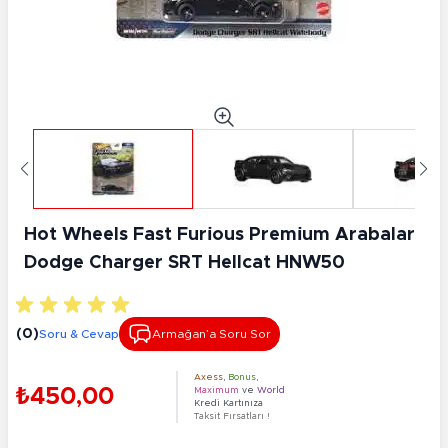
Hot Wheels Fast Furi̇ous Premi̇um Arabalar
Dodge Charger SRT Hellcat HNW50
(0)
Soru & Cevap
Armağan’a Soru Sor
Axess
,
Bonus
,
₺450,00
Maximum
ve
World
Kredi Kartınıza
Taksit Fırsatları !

...

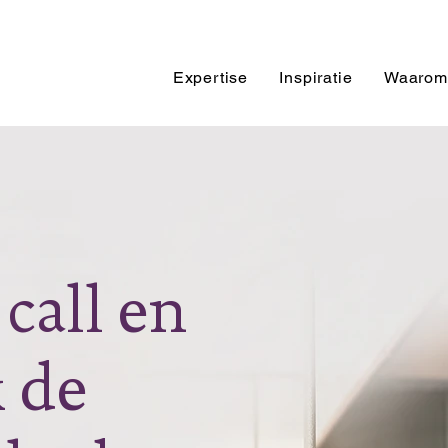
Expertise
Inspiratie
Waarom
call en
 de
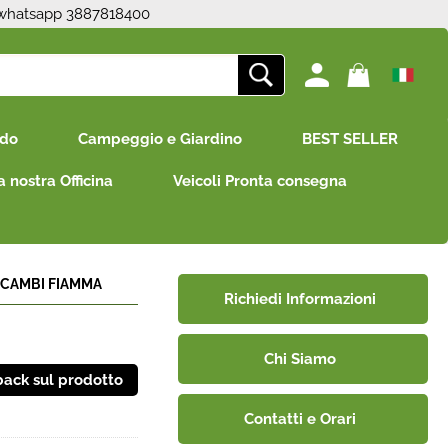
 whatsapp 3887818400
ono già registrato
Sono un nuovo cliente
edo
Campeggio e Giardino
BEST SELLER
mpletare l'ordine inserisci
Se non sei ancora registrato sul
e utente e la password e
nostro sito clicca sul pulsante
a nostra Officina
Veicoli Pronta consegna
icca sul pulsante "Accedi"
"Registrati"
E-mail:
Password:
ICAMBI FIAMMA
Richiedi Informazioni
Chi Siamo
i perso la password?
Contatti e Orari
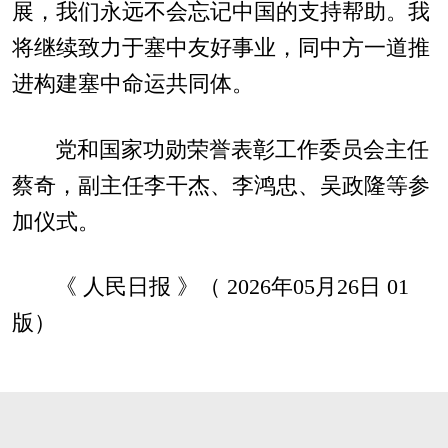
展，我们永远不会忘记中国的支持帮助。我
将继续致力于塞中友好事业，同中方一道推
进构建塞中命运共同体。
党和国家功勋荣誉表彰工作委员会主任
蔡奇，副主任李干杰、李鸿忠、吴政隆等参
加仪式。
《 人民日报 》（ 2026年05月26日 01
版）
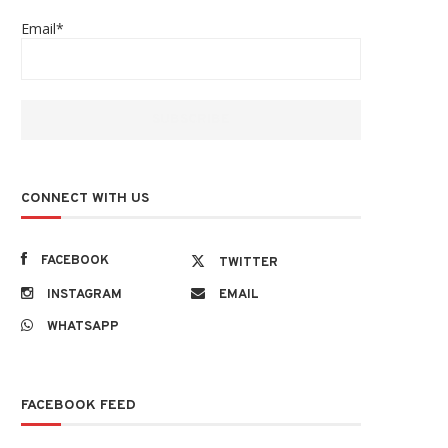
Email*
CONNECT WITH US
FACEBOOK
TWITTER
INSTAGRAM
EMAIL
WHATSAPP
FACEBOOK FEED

--

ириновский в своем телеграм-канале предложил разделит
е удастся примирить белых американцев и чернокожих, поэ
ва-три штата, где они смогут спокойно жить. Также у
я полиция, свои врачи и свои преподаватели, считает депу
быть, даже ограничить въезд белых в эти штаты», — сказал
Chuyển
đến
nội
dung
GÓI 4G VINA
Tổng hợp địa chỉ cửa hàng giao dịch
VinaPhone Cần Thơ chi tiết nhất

▶ [Problem to work on]
Filter the material above down to the lines that hold the word "белых".

▶ [Result of this task]
е удастся примирить белых американцев и чернокожих, поэ
быть, даже ограничить въезд белых в эти штаты», — сказал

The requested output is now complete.